This doesn't mean we'd get rid of Disc threaded mode - although there are plans to ditch Celluloid, but that's an entirely different discussion.
Initially, this seems like a good idea to me, as I've been thinking of implementing a forking model inspired by Havanna.
As always I'd like to have a space where I can hear opinions for or against this change, anybody have any thoughts on the matter? :smile:
I think it's worth having for cases where you can't or don't want to spawn multiple processes yourself. With Sidekiq I tend to run each worker process as a standalone upstart service, which allows for more fine grained monitoring and supervision. It also allows to do rolling restarts without andy software support. It also much more complex to manage than a single master process that takes care of his children ;-)
One interesting thing that a controlling master process enables is monitoing the resource usage and doing graceful recycling of workers if they exceed certain memory or cpu limits. This is much harder todo with third party tools, which have less insight into what's going on.
For example in Sidekiq I run my workers in upstart and monitor them with Inspeqtor. If I detect that memory usage is too high (let's say 500 MB), I first tell the worker not to accept new jobs and terminate it to be restated 2 minutes later. This is fine, because if I run 4 workers having one inactive worker is not so bad. But let's say, I have a some bad jobs, that exhausts too much resources on all available workers in a short time frame. Then I'm left with no workers to accept work until at east one has restarted. I's hard too avoid those edge cases in generic monitoring tools, but it's relatively trivial for a master process too decide when it's a smart or poor choice to recycle a worker.

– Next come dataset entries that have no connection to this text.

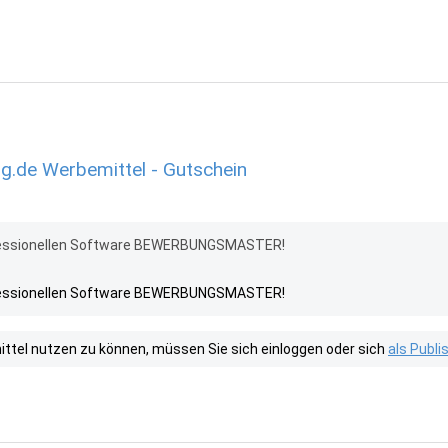
.de Werbemittel - Gutschein
ofessionellen Software BEWERBUNGSMASTER!
ofessionellen Software BEWERBUNGSMASTER!
tel nutzen zu können, müssen Sie sich einloggen oder sich
als Publ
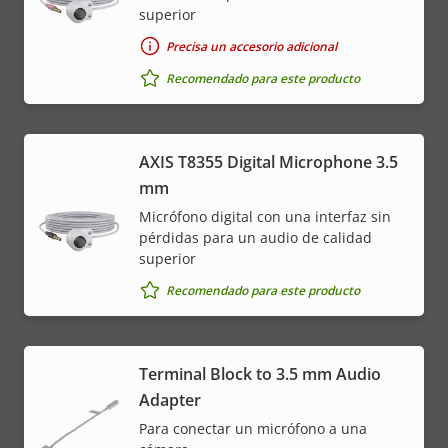
superior
Precisa un accesorio adicional
Recomendado para este producto
AXIS T8355 Digital Microphone 3.5
mm
Micrófono digital con una interfaz sin
pérdidas para un audio de calidad
superior
Recomendado para este producto
Terminal Block to 3.5 mm Audio
Adapter
Para conectar un micrófono a una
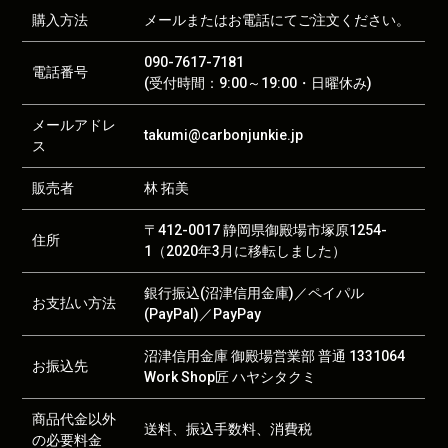
購入方法
メールまたはお電話にてご注文ください。
090-7617-7181
電話番号
(受付時間：9:00～19:00・日曜休み)
メールアドレ
takumi@carbonjunkie.jp
ス
販売者
林 拓美
〒412-0017 静岡県御殿場市塚原1254-
住所
1（2020年3月に移転しました）
銀行振込(沼津信用金庫)／ペイパル
お支払い方法
(PayPal)／PayPay
沼津信用金庫 御殿場営業部 普通 1331064
お振込先
Work Shop匠 ハヤシタクミ
商品代金以外
送料、振込手数料、消費税
の必要料金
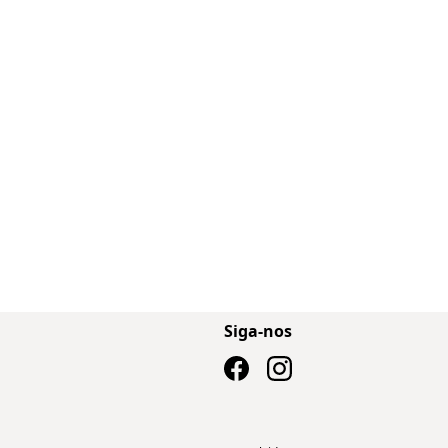
Siga-nos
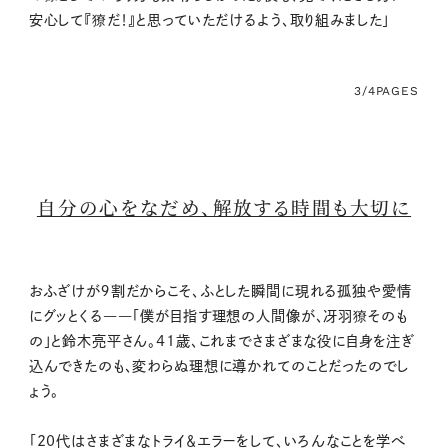
安心して『獠だ！』と思っていただけるよう、取り組みました」
3/4
PAGES
自分の心をなだめ、解放する時間も大切に
おふざけが９割だからこそ、ふとした瞬間に現れる孤独や愛情
にグッとくる――「僕が目指す理想の人間像が、冴羽獠そのも
の」と鈴木亮平さん。41歳、これまでさまざまな役に自身を注ぎ
込んできたのも、変わらぬ理想に導かれてのことだったのでし
ょう。
「20代はさまざまなトライ＆エラーをして、いろんなことを学べ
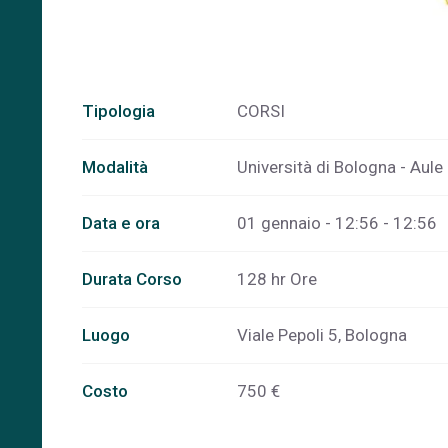
Tipologia
CORSI
Modalità
Università di Bologna - Aul
Data e ora
01 gennaio - 12:56 - 12:56
Durata Corso
128 hr Ore
Luogo
Viale Pepoli 5, Bologna
Costo
750 €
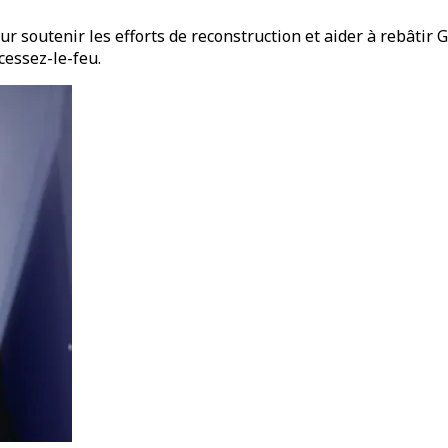
 soutenir les efforts de reconstruction et aider à rebâtir G
cessez-le-feu.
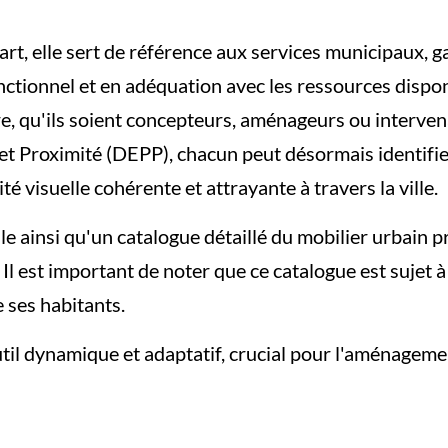
 part, elle sert de référence aux services municipaux
ctionnel et en adéquation avec les ressources disponib
re, qu'ils soient concepteurs, aménageurs ou interve
 et Proximité (DEPP), chacun peut désormais identifie
té visuelle cohérente et attrayante à travers la ville.
le ainsi qu'un catalogue détaillé du mobilier urbain pr
Il est important de noter que ce catalogue est sujet à é
 ses habitants.
il dynamique et adaptatif, crucial pour l'aménagemen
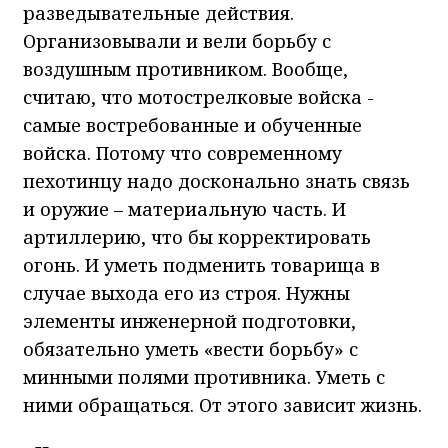
разведывательные действия.
Организовывали и вели борьбу с
воздушным противником. Вообще,
считаю, что мотострелковые войска -
самые востребованные и обученные
войска. Потому что современному
пехотинцу надо досконально знать связь
и оружие – материальную часть. И
артиллерию, что бы корректировать
огонь. И уметь подменить товарища в
случае выхода его из строя. Нужны
элементы инженерной подготовки,
обязательно уметь «вести борьбу» с
минными полями противника. Уметь с
ними обращаться. От этого зависит жизнь.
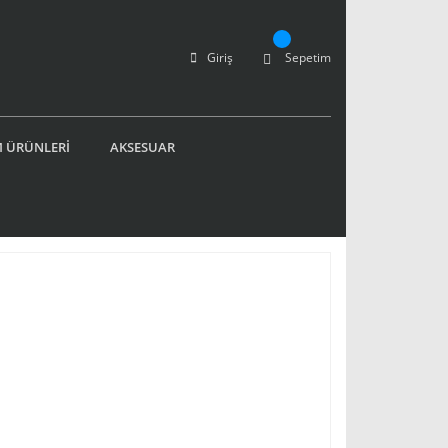
Giriş
Sepetim
 ÜRÜNLERİ
AKSESUAR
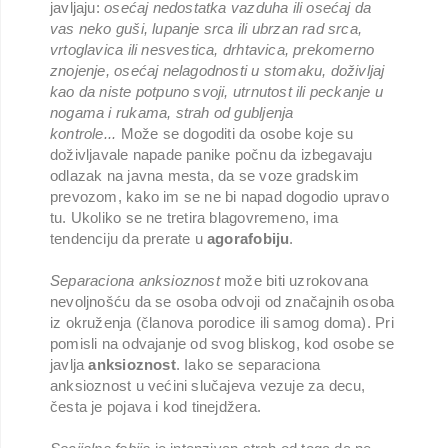
javljaju:
osećaj nedostatka vazduha ili osećaj da
vas neko guši, lupanje srca ili ubrzan rad srca,
vrtoglavica ili nesvestica, drhtavica, prekomerno
znojenje, osećaj nelagodnosti u stomaku, doživljaj
kao da niste potpuno svoji, utrnutost ili peckanje u
nogama i rukama, strah od gubljenja
kontrole...
Može se dogoditi da osobe koje su
doživljavale napade panike počnu da izbegavaju
odlazak na javna mesta, da se voze gradskim
prevozom, kako im se ne bi napad dogodio upravo
tu. Ukoliko se ne tretira blagovremeno, ima
tendenciju da prerate u
agorafobiju
.
Separaciona anksioznost
može biti uzrokovana
nevoljnošću da se osoba odvoji od značajnih osoba
iz okruženja (članova porodice ili samog doma). Pri
pomisli na odvajanje od svog bliskog, kod osobe se
javlja
anksioznost
. Iako se separaciona
anksioznost u većini slučajeva vezuje za decu,
česta je pojava i kod tinejdžera.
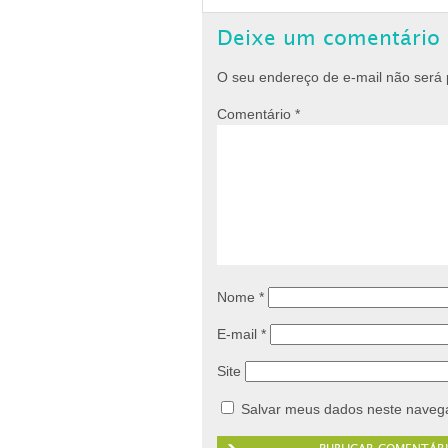
Deixe um comentário
O seu endereço de e-mail não será 
Comentário
*
Nome
*
E-mail
*
Site
Salvar meus dados neste navega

Yeap, I've been thinking about this for a while.
As I want to keep Disc as simple as possible, as a starting point I was thinking of including things like upstart/systemd/etc scripts in an examples directory like Sidekiq does so people can set up independent Disc worker processes easily.

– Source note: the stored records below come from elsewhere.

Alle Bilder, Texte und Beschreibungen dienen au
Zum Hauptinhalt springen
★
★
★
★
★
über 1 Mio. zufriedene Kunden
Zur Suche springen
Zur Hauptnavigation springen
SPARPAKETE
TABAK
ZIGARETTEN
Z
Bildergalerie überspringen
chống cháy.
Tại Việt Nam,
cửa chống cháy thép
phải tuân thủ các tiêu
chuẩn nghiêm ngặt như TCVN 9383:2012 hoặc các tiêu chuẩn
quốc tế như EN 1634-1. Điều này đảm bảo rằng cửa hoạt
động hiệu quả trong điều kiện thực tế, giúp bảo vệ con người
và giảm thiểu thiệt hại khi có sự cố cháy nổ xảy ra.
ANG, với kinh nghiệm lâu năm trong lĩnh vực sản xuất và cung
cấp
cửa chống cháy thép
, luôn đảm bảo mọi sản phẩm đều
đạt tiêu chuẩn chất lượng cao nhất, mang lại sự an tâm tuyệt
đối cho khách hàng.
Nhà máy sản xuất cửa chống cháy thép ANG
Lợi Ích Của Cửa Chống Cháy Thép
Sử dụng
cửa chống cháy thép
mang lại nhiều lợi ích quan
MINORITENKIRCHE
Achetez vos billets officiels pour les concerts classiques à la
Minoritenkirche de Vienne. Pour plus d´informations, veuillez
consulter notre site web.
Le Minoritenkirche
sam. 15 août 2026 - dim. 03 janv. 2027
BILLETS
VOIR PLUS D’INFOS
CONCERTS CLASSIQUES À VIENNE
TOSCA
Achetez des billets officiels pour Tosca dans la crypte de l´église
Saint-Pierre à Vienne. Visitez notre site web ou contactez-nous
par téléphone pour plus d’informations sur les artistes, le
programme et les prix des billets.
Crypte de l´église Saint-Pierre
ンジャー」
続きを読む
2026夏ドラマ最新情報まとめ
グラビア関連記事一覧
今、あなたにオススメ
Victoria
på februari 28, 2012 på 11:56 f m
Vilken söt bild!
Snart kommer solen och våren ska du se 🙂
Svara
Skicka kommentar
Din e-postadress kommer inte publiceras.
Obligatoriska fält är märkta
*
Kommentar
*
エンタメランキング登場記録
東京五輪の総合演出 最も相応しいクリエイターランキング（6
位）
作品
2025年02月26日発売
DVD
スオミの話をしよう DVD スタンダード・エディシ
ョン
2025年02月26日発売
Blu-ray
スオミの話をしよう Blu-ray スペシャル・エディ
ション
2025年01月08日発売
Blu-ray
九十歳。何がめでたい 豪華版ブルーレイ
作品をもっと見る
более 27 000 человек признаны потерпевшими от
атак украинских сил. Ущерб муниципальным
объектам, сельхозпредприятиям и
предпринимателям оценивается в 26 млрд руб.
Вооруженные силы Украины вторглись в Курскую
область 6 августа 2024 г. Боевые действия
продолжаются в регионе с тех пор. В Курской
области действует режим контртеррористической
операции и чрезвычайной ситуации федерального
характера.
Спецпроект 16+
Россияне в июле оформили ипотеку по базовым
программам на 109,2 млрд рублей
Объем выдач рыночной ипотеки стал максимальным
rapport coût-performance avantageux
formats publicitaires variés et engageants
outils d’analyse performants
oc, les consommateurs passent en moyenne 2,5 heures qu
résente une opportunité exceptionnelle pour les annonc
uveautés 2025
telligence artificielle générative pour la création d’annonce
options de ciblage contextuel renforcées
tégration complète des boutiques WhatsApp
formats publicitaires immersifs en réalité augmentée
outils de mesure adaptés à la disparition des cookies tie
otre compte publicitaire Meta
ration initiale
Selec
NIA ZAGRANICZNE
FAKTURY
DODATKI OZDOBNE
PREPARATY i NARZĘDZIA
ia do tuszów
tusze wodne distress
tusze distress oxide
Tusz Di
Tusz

However, it might be good to create a separate, optional way to run Disc workers with a master process that can leverage all the benefits you've described. I don't really know what the exact scope of this component would be just yet, but it's great to have a conversation about it here. :)
As long as you don't have any advanced daemon features that require a master process, sticking with upstart/systemd is fine and much better than reinventing the wheel and writing you own daemon code.
You get service supervision, service dependency management and logging/logrotation for free and there's no need to mess with possibly stale pid files.
Even on old sysv style /etc/init.d systems daemonizing can be handled by start-stop-daemon, but you need to add something like monit for supervision.
One drawback to those tools is that they usually require adding sudo rules to allow deploy users to control the services.